··· ENTRIES SUPPLIED
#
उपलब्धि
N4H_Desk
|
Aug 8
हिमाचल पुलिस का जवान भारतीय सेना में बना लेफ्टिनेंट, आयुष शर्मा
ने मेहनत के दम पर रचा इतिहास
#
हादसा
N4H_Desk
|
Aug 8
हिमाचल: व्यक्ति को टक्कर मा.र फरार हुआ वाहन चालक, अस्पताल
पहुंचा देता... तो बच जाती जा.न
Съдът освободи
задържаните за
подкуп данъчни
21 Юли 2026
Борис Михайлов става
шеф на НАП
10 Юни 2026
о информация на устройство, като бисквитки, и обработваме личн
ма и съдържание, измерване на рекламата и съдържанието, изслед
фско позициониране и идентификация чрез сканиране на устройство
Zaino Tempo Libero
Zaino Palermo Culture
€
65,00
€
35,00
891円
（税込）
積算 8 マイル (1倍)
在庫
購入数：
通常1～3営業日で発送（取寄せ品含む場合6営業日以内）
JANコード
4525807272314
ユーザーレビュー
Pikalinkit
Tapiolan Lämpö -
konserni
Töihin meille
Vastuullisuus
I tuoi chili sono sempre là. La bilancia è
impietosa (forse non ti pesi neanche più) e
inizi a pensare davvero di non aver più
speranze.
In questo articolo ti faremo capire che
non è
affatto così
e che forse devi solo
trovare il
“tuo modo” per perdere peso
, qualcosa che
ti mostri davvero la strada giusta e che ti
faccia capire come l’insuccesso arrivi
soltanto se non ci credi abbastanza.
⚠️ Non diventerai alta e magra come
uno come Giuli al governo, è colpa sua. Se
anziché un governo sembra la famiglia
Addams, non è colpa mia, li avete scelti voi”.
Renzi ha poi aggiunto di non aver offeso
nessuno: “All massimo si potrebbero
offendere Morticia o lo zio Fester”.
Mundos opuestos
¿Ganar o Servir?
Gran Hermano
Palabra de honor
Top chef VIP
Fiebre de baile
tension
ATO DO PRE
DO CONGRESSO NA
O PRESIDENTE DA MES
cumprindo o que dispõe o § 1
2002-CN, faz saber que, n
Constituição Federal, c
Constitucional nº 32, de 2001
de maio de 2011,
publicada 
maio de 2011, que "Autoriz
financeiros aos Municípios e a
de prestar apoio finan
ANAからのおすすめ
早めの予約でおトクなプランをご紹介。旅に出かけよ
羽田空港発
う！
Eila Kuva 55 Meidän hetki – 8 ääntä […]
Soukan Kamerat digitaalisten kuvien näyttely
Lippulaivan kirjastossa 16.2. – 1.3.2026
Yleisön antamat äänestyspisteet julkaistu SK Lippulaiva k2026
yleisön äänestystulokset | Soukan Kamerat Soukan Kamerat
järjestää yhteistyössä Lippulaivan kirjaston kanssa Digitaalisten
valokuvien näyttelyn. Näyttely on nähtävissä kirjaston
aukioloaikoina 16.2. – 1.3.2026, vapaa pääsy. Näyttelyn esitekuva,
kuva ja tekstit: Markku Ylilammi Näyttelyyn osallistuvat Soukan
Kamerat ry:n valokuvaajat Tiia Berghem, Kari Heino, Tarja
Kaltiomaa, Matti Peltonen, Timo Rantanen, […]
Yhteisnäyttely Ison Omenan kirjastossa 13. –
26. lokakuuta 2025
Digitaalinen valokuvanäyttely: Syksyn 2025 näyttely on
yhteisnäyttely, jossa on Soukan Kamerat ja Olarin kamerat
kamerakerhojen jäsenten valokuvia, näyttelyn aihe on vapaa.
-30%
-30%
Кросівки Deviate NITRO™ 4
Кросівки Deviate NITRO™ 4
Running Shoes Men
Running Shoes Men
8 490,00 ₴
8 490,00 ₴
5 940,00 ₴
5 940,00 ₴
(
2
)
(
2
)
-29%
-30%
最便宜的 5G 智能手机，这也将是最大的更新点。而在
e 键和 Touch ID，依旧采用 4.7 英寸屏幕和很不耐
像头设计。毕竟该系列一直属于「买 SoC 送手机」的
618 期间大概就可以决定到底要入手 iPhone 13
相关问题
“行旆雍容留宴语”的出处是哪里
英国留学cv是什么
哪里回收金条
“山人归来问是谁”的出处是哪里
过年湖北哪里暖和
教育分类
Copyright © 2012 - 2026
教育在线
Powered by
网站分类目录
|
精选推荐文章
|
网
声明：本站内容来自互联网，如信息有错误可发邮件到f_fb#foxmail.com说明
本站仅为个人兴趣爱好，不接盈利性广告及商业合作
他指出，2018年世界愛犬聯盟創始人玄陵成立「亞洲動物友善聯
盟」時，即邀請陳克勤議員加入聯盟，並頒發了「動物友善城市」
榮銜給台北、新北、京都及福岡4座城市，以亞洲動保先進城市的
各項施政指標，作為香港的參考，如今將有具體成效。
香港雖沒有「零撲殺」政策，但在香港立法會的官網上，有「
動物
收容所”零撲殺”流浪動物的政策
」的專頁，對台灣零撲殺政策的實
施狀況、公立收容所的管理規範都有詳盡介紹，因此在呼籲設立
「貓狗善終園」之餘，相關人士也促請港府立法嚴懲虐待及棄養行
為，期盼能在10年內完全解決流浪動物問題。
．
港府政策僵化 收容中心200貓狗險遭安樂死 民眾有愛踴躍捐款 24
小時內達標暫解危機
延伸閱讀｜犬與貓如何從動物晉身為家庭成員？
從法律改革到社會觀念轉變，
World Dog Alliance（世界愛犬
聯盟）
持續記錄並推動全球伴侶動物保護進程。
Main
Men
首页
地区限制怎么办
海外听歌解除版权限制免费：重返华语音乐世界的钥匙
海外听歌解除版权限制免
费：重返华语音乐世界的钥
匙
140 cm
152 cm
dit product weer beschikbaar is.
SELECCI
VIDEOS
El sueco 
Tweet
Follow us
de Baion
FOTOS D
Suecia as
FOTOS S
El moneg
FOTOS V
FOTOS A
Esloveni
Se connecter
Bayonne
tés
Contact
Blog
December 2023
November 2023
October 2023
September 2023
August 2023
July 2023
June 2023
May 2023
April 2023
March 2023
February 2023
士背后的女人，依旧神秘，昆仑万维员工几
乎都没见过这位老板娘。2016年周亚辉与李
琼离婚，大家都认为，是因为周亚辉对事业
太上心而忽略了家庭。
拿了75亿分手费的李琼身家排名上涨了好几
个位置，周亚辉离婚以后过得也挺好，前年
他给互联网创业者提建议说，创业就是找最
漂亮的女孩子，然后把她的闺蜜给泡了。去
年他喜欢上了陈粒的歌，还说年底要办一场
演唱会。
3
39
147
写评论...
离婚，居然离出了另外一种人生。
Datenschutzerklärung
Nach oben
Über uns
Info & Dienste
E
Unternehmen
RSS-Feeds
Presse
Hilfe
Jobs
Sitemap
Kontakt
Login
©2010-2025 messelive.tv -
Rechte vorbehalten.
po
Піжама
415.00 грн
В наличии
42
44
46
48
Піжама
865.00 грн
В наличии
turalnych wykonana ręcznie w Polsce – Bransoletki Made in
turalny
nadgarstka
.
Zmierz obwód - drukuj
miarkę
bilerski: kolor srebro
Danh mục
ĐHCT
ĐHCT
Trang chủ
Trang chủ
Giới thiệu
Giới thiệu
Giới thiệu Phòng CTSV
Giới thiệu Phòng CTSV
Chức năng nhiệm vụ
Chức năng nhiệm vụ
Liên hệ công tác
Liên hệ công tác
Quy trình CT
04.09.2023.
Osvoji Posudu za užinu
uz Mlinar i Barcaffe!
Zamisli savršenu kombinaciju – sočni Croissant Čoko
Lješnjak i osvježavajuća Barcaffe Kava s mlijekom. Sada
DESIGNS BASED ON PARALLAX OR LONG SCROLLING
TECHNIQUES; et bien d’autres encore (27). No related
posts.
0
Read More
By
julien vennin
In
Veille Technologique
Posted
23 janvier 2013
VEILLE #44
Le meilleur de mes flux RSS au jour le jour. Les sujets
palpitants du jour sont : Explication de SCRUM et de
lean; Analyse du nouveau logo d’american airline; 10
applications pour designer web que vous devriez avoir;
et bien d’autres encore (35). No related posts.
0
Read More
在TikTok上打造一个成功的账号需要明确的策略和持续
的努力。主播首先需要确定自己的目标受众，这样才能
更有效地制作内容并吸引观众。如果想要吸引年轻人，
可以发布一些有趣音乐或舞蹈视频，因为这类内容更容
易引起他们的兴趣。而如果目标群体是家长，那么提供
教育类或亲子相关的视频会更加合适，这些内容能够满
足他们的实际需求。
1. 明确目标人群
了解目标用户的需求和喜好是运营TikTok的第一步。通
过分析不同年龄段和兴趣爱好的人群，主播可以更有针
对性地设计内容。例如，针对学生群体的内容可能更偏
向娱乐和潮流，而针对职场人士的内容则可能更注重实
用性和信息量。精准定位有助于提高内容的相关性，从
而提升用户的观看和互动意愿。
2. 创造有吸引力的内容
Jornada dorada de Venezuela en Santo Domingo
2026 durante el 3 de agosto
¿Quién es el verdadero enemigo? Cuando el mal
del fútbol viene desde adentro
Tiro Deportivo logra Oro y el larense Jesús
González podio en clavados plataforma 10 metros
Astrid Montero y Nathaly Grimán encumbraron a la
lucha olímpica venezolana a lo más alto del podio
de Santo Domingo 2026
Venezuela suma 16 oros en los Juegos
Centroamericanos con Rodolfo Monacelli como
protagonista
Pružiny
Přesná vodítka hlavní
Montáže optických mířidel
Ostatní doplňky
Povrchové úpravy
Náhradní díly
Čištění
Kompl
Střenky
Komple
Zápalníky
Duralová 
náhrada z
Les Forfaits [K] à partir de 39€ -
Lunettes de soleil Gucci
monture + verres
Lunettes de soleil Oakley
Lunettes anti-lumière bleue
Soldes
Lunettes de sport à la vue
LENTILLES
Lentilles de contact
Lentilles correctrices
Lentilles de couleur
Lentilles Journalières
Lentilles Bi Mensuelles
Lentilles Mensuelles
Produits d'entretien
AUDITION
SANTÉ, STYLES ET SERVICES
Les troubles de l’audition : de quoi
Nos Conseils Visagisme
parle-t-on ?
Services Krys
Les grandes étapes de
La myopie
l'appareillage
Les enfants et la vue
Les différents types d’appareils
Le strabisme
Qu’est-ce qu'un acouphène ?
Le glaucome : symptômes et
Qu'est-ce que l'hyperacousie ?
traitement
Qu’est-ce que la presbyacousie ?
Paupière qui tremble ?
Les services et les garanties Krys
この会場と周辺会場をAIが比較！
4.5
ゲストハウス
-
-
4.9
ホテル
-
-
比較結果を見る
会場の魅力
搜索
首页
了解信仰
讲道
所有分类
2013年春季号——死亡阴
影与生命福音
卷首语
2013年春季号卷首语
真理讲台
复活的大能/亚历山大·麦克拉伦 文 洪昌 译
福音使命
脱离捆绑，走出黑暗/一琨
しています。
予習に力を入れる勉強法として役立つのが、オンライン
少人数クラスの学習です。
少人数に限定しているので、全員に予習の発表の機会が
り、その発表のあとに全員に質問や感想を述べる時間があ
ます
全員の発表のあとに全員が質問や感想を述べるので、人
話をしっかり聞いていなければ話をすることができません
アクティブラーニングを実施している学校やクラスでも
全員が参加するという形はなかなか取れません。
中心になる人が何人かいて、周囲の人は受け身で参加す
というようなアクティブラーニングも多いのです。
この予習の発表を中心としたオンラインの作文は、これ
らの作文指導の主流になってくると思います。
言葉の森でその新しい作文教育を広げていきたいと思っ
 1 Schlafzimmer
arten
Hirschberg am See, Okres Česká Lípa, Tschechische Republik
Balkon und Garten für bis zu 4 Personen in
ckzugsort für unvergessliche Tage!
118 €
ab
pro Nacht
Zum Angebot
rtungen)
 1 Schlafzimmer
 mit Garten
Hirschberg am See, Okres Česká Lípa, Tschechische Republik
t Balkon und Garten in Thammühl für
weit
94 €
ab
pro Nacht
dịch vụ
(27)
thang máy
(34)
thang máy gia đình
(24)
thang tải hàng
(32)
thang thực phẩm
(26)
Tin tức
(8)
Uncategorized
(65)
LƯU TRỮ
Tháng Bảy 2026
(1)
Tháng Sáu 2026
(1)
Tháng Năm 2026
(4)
······
#### [ACTIVITY]
Each line of the data that contains "colpa" belongs in the answer.

#### [TASK ANSWER]
uno come Giuli al governo, è colpa sua. Se
Addams, non è colpa mia, li avete scelti voi”.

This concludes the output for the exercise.